DESCRIPTION OF THE TASK
Present each line of the entries below that holds the word "power".

[Saved data entries]
#####

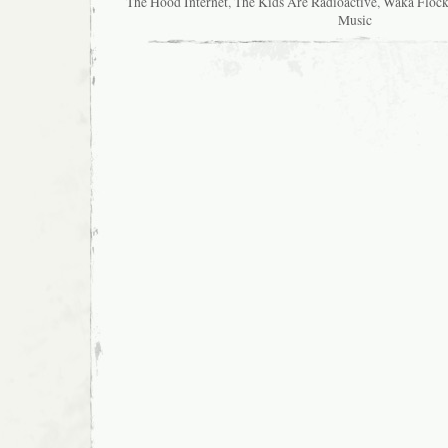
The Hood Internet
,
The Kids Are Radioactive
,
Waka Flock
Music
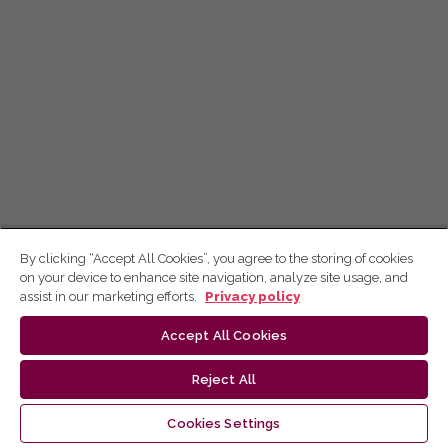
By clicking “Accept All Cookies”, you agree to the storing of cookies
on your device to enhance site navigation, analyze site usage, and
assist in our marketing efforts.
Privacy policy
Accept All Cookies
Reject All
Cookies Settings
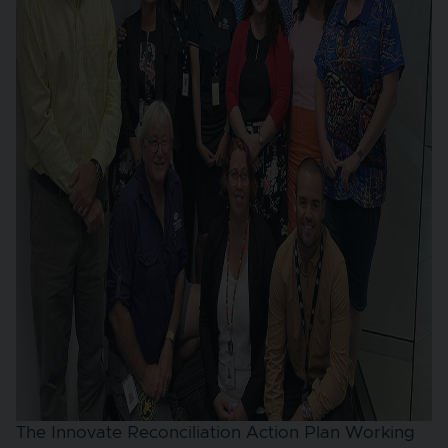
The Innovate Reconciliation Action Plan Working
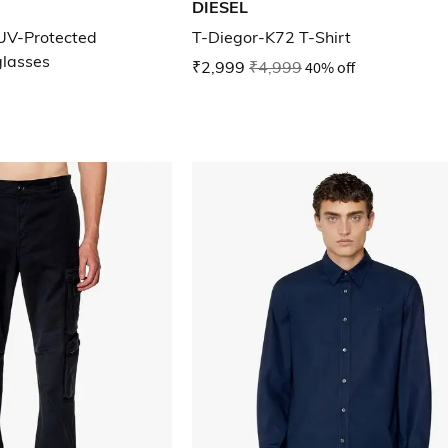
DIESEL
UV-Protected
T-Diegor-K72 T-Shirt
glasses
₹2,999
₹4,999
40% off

#####

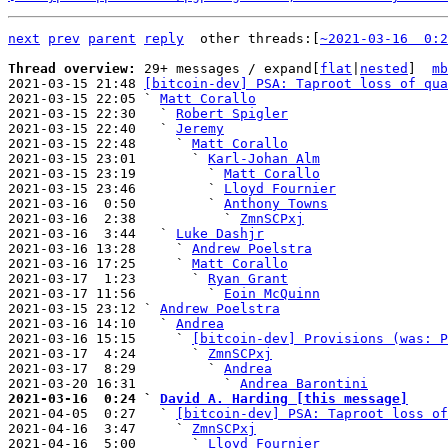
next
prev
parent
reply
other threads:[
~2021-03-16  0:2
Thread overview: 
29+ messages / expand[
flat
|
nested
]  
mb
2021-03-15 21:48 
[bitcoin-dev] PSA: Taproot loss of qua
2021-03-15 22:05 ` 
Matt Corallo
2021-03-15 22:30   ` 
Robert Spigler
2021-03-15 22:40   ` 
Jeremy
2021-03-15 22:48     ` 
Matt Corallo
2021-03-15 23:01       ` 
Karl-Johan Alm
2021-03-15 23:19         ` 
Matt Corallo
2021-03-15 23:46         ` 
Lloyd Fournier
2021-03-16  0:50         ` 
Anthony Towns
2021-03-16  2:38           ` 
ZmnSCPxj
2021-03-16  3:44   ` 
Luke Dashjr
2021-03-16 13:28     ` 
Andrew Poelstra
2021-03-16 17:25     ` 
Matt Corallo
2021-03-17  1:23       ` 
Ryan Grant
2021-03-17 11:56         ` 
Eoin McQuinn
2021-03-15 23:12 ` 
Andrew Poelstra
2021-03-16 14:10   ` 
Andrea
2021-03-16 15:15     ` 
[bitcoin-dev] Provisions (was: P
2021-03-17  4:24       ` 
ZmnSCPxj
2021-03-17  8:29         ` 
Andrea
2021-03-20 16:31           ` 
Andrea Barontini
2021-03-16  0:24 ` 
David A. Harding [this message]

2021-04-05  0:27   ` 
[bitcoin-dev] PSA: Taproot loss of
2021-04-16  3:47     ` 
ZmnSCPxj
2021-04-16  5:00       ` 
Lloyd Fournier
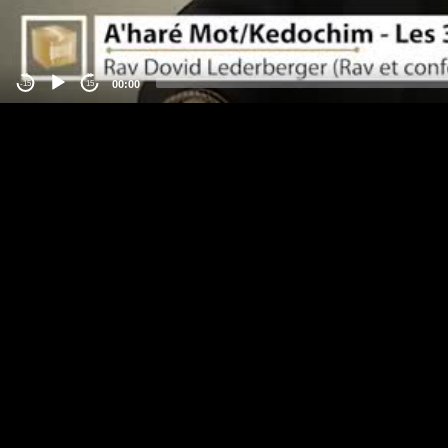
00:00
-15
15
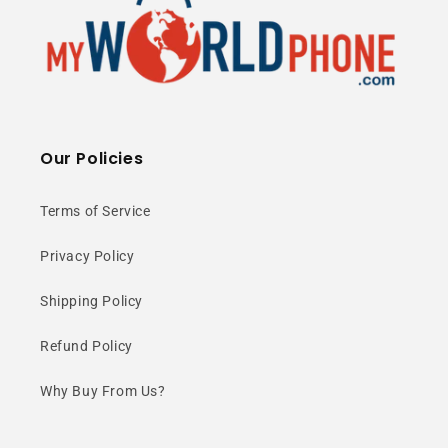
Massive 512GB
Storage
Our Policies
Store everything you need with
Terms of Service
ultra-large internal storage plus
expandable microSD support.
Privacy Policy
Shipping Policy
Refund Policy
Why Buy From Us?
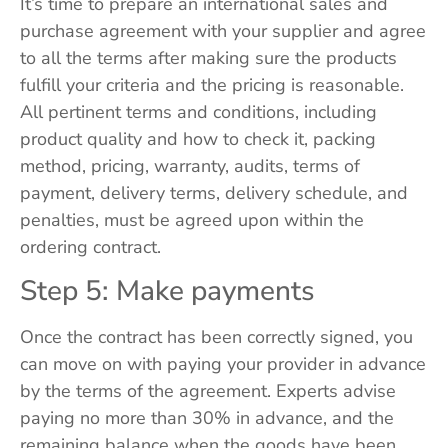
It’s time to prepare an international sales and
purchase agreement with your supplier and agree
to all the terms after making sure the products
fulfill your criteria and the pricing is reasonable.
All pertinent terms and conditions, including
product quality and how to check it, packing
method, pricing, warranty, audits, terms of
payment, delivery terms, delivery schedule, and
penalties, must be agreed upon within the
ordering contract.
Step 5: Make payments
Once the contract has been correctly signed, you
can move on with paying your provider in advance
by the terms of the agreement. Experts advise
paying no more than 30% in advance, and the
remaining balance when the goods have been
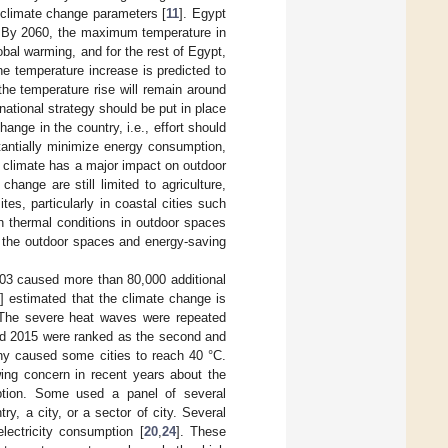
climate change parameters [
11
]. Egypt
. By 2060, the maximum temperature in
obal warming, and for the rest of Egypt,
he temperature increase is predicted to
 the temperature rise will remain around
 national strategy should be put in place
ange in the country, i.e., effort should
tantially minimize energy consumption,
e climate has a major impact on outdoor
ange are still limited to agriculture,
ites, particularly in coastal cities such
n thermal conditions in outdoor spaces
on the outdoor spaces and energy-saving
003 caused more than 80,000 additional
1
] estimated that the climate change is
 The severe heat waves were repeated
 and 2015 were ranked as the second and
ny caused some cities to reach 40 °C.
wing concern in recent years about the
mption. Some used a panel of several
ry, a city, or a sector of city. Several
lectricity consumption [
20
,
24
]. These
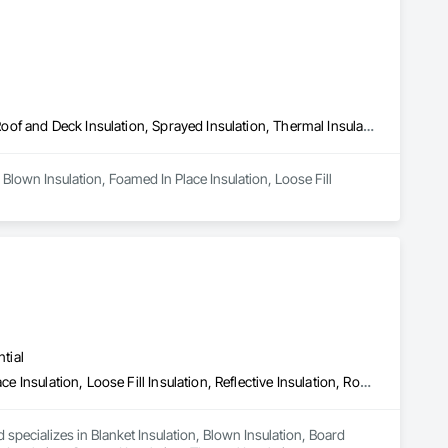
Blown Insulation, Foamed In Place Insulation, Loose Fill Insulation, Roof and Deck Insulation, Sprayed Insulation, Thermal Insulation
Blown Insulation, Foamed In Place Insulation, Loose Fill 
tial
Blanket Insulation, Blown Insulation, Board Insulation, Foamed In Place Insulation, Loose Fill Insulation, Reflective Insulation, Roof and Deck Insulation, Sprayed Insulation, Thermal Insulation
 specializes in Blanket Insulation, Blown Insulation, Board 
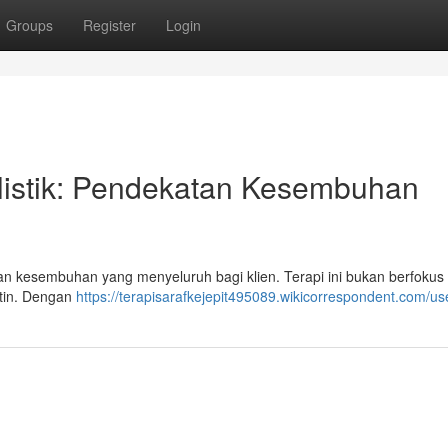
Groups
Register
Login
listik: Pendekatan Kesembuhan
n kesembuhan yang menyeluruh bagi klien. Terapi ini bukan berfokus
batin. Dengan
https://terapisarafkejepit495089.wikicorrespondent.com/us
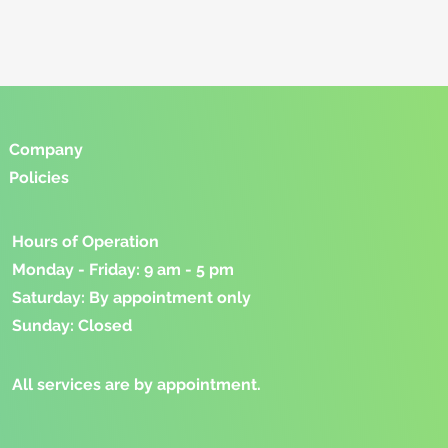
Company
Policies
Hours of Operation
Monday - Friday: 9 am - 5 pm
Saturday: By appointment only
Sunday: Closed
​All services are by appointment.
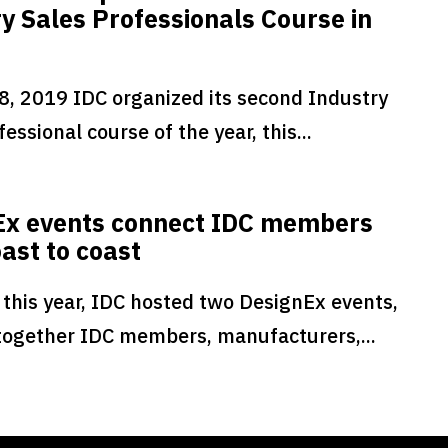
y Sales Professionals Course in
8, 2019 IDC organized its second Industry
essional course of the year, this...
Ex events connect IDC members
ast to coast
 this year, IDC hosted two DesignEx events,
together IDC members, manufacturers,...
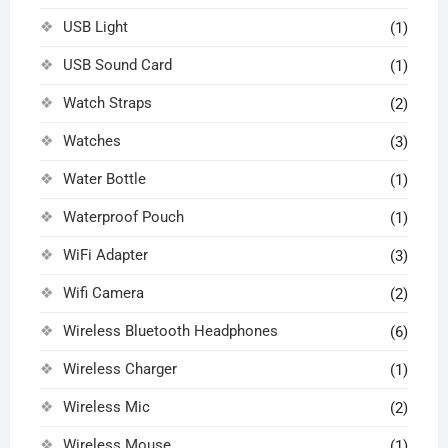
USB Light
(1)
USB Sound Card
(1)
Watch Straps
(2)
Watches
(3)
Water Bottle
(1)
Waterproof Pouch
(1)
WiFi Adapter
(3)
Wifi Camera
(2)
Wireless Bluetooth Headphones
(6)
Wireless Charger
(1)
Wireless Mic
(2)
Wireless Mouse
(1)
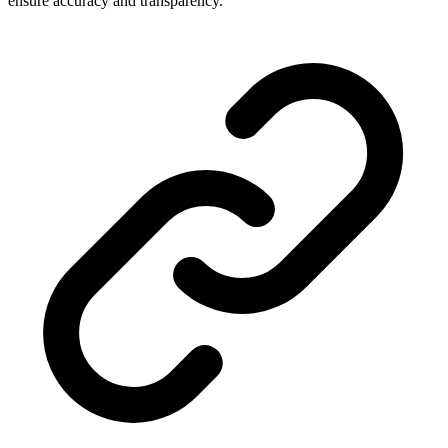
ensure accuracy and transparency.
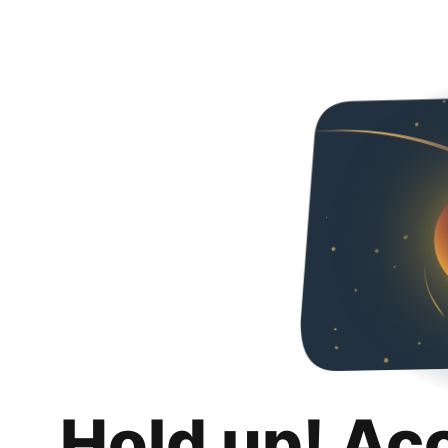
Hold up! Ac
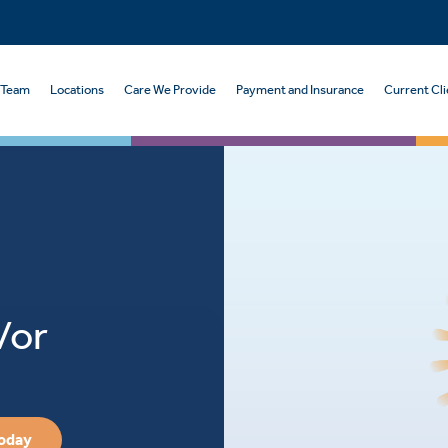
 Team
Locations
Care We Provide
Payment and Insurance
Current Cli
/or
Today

#####

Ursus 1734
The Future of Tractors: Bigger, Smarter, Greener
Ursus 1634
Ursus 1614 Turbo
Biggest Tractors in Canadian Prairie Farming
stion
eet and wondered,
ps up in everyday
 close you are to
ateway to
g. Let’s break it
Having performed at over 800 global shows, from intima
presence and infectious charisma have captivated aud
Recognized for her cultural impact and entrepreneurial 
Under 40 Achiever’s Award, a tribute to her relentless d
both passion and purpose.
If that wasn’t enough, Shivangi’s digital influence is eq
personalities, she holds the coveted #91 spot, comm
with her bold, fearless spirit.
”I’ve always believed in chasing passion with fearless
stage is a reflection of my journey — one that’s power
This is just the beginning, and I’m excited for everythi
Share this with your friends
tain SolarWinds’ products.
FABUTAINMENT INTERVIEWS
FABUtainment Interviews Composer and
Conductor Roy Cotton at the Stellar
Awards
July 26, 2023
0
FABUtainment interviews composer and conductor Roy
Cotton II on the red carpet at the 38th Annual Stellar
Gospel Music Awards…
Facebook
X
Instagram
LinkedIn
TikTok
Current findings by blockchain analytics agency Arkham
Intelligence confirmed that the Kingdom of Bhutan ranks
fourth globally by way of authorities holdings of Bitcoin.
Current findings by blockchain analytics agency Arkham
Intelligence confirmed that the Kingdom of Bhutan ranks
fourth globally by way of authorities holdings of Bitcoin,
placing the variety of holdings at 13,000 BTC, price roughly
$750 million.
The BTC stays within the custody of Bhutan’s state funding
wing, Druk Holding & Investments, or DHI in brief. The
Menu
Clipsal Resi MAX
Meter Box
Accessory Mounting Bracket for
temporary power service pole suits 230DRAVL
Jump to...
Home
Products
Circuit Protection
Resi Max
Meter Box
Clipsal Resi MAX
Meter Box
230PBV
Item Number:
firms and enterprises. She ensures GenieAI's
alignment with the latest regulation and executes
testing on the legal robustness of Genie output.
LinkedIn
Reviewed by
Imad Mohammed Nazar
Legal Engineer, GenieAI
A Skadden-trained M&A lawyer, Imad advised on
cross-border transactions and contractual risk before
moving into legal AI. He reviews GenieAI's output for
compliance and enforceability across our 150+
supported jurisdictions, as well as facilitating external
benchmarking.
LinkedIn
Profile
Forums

#####

RESULT OF THIS EXERCISE
stage is a reflection of my journey — one that’s power
temporary power service pole suits 230DRAVL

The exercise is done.